Canadian Innovation
in the Auto Sector:
Flavio Volpe and Project Arrow

TORONTO – Since Flavio Volpe became its President, the Automobile Parts Manufacturers’ Association (APMA) has been churning out newsworthy items on a regular basis. Corriere Canadese interviewed him after yet another story about Canada’s preparedness to sustain, and compete in, the Automobile Manufacturing sector appeared in Friday’s Star.

Professional envy aside, Friday’s piece in the Toronto Star suggests the APMA is ready “to roll” with Canada’s own Electric Vehicle (EV) before the end of this calendar year. Is this true or are we getting ahead of ourselves?
“Enthusiasm and an innate desire on the part of all can sometimes make events appear closer than sound, careful planning dictates. We have been putting together the indispensable ingredients to build a “made in Canada” EV – and we are approaching the final stages. I admit it is exciting”.

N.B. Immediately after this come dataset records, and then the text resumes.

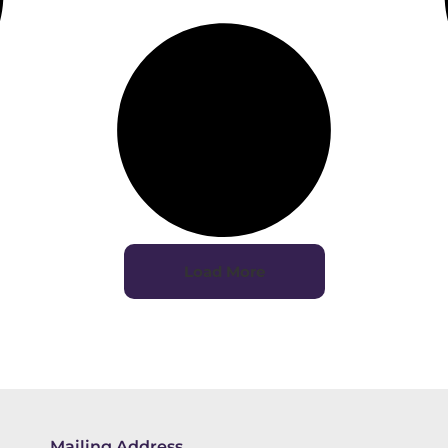
Load More
Mailing Address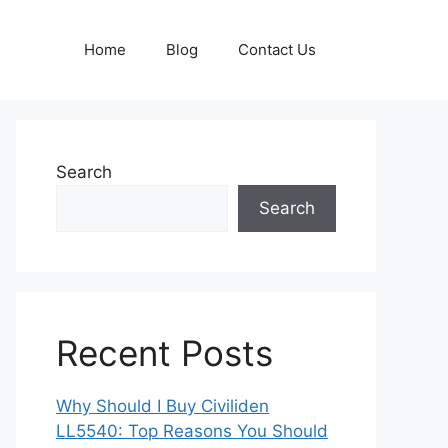
Home
Blog
Contact Us
Search
Search
Recent Posts
Why Should I Buy Civiliden
LL5540: Top Reasons You Should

Regarding the Project Arrow, the Premier is quoted as saying he wants you to “build it here”. Is he talking about you going to production by the end of the year?
“First, the Premier has been supportive of everything we at the APMA have been doing and proposing. From his perspective, given transportation, infrastructure and access to market conditions, why would any eventual assembler company go anywhere else? We concur. Our supplier/ members are looking for sales opportunities. More sales usually increases the chances of labour market growth. That is desirable from an economic and political viewpoint. But no, we are not going to production by December 2022. What we are doing is launching a “show car” to explore the opportunities for our suppliers”.

Canada has not had a “domestic”, designed and produced, automobile since the famous Auto Pact with the USA made the “Canada designed, engineered and built” untenable. How are you proposing to get over that hump?
“Precisely with the quality design and engineering team that we have assembled to date, headed, I might add, by some of the finest internationally recognized professionals who, by the way, believe that Canada has all the necessary elements to compete in the EV market. My job, and leadership, is to also provide the sustainable ‘theoretical volume and price design guidance’. That is what I have been doing. Our launch in December will give our suppliers and potential consumers a chance to match their enthusiasm and expectations with the reality of the next steps. A chance to see a prototype and ‘kick the tires’, so to speak.

Where do you think you are in that paradigm so far? And do you think you really can compete with the likes of Mazda and GM who are also going after the same market?
“Absolutely, otherwise we would not be in this space. That is why the ‘theoretical volume and price design guidance’ we laid out for the Premier (and frankly to other government players) is so exciting. The industry sector, with all due respect to other sectoral players, is the most productive from a return on investment and in terms of the multiplier effect. Every job on the assembly line generates another seven upstream and downstream combined. Imagine the jobs impact – not to mention the environmental one – if it were all accomplished here. That is why the Premier is so gung-ho! He is not alone”.